Il ciclismo bergamasco piange Pietro Ravelli

Aveva 77 anni ed era stato il fondatore, giovanissimo, della sezione

Il ciclismo bergamasco piange Pietro Ravelli
Cronaca Bassa orientale, 05 Aprile 2020 ore 13:16

Si è spento questa notte, domenica 5 aprile 2020, dopo alcuni giorni di ricovero in ospedale Pietro Ravelli, uno dei protagonisti più importanti del ciclismo della Bassa bergamasca, e non solo, degli ultimi anni. Presidente per decenni della sezione ciclistica della Polisportiva ghisalbese, è stato uno degli “inventori” della coppa “Canonico Cossali” e il fautore principale del passaggio dalla strada alla mountain bike. Aveva 77 anni.

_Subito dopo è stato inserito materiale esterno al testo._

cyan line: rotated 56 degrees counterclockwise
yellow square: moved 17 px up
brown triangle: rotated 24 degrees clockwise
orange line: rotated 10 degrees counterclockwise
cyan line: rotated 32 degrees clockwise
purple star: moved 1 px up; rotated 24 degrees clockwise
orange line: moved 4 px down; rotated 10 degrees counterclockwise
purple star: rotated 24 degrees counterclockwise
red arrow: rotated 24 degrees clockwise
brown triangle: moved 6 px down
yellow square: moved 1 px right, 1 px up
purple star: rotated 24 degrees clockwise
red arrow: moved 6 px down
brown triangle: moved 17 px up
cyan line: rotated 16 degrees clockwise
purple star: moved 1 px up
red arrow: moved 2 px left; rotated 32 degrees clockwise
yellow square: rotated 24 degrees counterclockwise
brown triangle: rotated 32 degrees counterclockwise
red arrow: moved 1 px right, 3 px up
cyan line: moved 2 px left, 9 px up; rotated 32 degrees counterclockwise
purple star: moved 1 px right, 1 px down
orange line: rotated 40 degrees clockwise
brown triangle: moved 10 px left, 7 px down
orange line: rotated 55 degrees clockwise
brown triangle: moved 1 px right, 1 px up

Pietro Ravelli e il ciclismo bergamasco

Classe 1942, Ravelli lascia la moglie Chiara Bosis e due figli, che si occupano dell’azienda di famiglia a Romano. Appassionatissimo di due ruote, Ravelli era stato l’anima del ciclismo locale, conosciuto non solo a Ghisalba ma in tutta la provincia di Bergamo. Due anni fa, nel 2018, era stato premiato per i sessant’anni di attività del sodalizio ghisalbese a Milano, dal Comitato regionale lombardo della Federazione ciclistica italiana. Era stato infatti lui , giovanissimo, uno dei principali animatori del gruppo. La sezione ciclistica della Polisportiva nacque infatti nel 1959. Ravelli ne rimase presidente  fino ai primi anni Duemila. Era quindi  rimasto nel Consiglio direttivo fino a due anni fa, ma tuttora era sempre presente alle attività del gruppo, che conta una settantina di soci in paese.

“Ghisalba e la Bergamasca perdono un grande uomo di sport – commenta l’attuale presidente della sezione ciclismo della Polisportiva ghisalbese Lionello De Valerio – La società e il Consiglio direttivo si stringono attorno alla famiglia”.